### [Directions]
Please retype every record exactly as it appears, omitting the pictures.

———

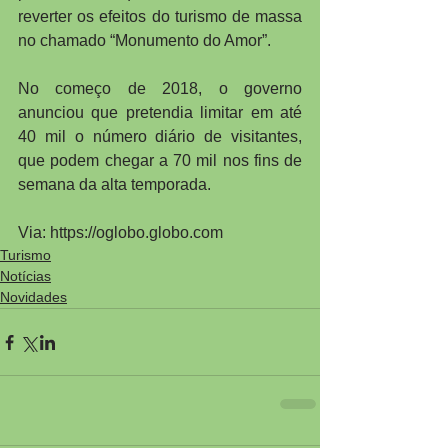
reverter os efeitos do turismo de massa 
no chamado “Monumento do Amor”.
No começo de 2018, o governo 
anunciou que pretendia limitar em até 
40 mil o número diário de visitantes, 
que podem chegar a 70 mil nos fins de 
semana da alta temporada.
Via: https://oglobo.globo.com
Turismo
Notícias
Novidades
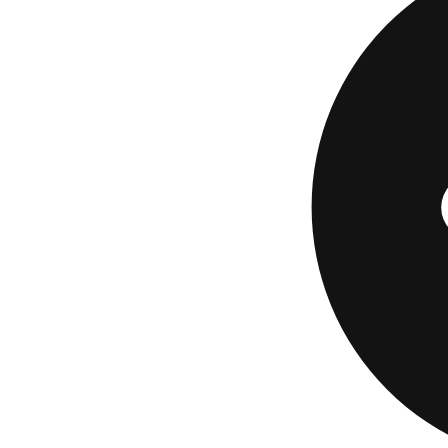
ingreso principal 
en lugar de los $5
Si tu crédito neces
lugar de esperar l
Build Card
reporta 
añadir historial de
pagos a tiempo con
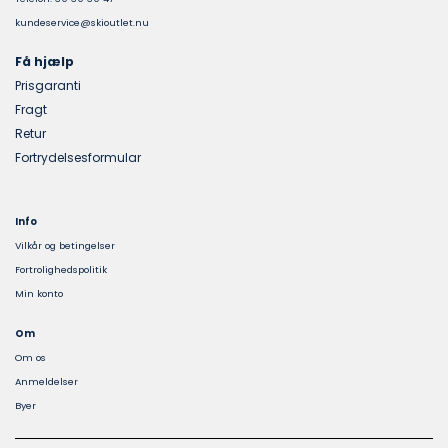
kundeservice@skioutlet.nu
Få hjælp
Prisgaranti
Fragt
Retur
Fortrydelsesformular
Info
Vilkår og betingelser
Fortrolighedspolitik
Min konto
Om
Om os
Anmeldelser
Byer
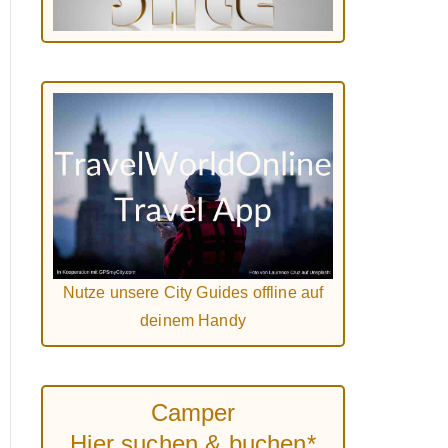
Nutze unsere City Guides offline auf
deinem Handy
Camper
Hier suchen & buchen*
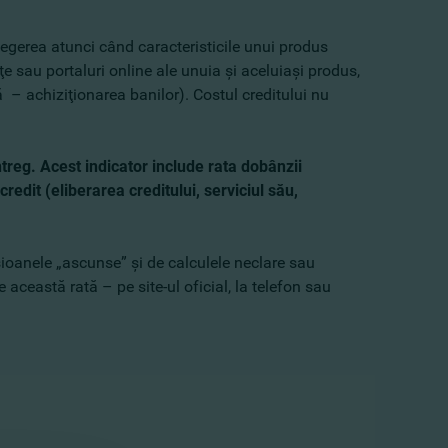
legerea atunci când caracteristicile unui produs
e sau portaluri online ale unuia şi aceluiaşi produs,
 – achiziţionarea banilor). Costul creditului nu
întreg. Acest indicator include rata dobânzii
redit (eliberarea creditului, serviciul său,
isioanele „ascunse” şi de calculele neclare sau
 această rată – pe site-ul oficial, la telefon sau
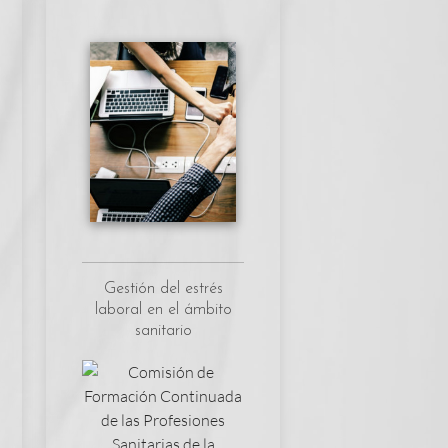
Gestión del estrés
laboral en el ámbito
sanitario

———

### [Finished task]
reverter os efeitos do turismo de massa 
no chamado “Monumento do Amor”.
No começo de 2018, o governo 
anunciou que pretendia limitar em até 
40 mil o número diário de visitantes, 
que podem chegar a 70 mil nos fins de 
semana da alta temporada.
Via: https://oglobo.globo.com
Turismo
Notícias
Novidades
ingreso principal 
en lugar de los $5
Si tu crédito neces
lugar de esperar l
Build Card
reporta 
añadir historial de
pagos a tiempo con
kundeservice@skioutlet.nu
Få hjælp
Prisgaranti
Fragt
Retur
Fortrydelsesformular
Info
Vilkår og betingelser
Fortrolighedspolitik
Min konto
Om
Om os
Anmeldelser
Byer
Nutze unsere City Guides offline auf
deinem Handy
Camper
Hier suchen & buchen*
legerea atunci când caracteristicile unui produs
e sau portaluri online ale unuia şi aceluiaşi produs,
 – achiziţionarea banilor). Costul creditului nu
întreg. Acest indicator include rata dobânzii
redit (eliberarea creditului, serviciul său,
isioanele „ascunse” şi de calculele neclare sau
 această rată – pe site-ul oficial, la telefon sau
Gestión del estrés
laboral en el ámbito
sanitario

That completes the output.